Dans une SAPO, le travailleur n’est pas associé : il participe en tant que simple salarié aux prises de décisions démocratiques de la Société Coopérative de Main d’Œuvre (SCMO) qui envoie ses représentants et mandataires « remonter » ces décisions aux Assemblées et au CA de la SAPO. Le salarié n’a pas besoin d’effectuer d’apport financier : c’est son travail, considéré collectivement avec celui de tous ses collègues, qui constitue son apport et qui lui permet de participer à la vie démocratique de la SCMO.

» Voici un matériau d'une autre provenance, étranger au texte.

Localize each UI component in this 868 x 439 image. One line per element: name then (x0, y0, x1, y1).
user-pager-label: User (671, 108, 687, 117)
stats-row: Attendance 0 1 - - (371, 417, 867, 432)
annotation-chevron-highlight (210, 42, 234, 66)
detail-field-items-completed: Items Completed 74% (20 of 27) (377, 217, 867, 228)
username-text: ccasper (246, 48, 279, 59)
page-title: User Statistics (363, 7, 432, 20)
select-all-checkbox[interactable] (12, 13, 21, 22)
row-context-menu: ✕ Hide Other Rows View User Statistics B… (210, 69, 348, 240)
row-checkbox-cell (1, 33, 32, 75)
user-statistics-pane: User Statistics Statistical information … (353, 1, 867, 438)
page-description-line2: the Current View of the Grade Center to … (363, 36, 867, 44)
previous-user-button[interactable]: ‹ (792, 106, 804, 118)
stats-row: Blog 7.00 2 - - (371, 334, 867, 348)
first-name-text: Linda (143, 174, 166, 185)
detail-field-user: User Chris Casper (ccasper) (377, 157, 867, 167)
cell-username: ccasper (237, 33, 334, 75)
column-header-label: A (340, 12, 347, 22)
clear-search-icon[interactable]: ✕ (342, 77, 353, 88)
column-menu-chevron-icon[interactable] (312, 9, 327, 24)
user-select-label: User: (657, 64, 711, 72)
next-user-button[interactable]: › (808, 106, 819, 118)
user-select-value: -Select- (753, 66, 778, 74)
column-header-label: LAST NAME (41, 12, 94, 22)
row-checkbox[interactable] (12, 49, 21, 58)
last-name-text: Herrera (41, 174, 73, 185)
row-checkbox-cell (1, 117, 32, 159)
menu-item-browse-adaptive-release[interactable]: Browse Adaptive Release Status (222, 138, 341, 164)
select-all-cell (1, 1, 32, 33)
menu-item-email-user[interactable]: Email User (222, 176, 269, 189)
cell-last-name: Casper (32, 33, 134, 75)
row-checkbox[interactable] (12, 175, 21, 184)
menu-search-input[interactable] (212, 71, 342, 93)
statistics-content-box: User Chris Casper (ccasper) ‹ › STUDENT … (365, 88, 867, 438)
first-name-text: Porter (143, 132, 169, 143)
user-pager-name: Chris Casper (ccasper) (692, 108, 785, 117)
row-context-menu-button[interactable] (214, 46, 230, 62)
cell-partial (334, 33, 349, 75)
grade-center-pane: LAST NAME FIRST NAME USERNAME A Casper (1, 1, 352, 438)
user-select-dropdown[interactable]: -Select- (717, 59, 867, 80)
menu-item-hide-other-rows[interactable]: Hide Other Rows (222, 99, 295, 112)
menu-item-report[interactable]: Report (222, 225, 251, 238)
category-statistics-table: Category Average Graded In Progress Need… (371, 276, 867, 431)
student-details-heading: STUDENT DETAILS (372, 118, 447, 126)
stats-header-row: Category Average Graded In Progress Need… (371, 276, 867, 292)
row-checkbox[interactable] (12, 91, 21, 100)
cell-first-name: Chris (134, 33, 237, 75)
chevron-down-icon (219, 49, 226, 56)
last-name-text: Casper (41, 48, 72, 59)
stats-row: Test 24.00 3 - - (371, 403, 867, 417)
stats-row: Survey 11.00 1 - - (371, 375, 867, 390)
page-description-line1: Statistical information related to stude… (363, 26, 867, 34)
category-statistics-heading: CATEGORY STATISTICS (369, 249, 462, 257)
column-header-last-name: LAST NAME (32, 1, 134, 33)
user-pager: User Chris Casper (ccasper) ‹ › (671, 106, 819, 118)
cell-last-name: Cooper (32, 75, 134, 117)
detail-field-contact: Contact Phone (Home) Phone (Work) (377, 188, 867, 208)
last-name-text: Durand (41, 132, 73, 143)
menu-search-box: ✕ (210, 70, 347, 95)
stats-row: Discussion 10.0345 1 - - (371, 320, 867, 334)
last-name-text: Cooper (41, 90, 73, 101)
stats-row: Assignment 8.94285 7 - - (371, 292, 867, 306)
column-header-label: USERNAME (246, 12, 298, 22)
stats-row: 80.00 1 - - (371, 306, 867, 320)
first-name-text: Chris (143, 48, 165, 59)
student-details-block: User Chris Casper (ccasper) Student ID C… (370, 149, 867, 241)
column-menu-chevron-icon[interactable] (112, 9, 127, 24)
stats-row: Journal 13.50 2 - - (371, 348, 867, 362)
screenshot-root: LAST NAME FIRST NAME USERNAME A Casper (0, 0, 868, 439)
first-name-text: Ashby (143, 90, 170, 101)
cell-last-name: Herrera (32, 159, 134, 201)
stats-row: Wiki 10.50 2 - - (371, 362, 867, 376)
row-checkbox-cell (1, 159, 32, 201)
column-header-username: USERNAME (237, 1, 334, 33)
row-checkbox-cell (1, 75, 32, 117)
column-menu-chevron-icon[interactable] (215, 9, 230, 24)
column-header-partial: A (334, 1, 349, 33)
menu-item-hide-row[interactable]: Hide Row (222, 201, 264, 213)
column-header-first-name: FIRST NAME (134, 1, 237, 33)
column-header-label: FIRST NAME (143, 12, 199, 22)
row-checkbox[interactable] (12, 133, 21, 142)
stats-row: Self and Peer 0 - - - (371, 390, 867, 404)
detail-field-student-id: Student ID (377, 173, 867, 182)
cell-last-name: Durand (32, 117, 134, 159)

Autant la prise de contrôle de la société par les salariés est la raison d’être des SCOP, autant c’est la participation à l’administration et au partage des bénéfices qui est l’essence des SAPO. L’histoire a montré que le faible pourcentage d’actions de travail, et en conséquence de droits de vote, offert aux salariés dans toutes les SAPO recensées - hormis Ambiance Bois - semble n’avoir visé qu’à leur offrir une participation aux dividendes mais surtout à les exclure de toute participation effective à l’administration.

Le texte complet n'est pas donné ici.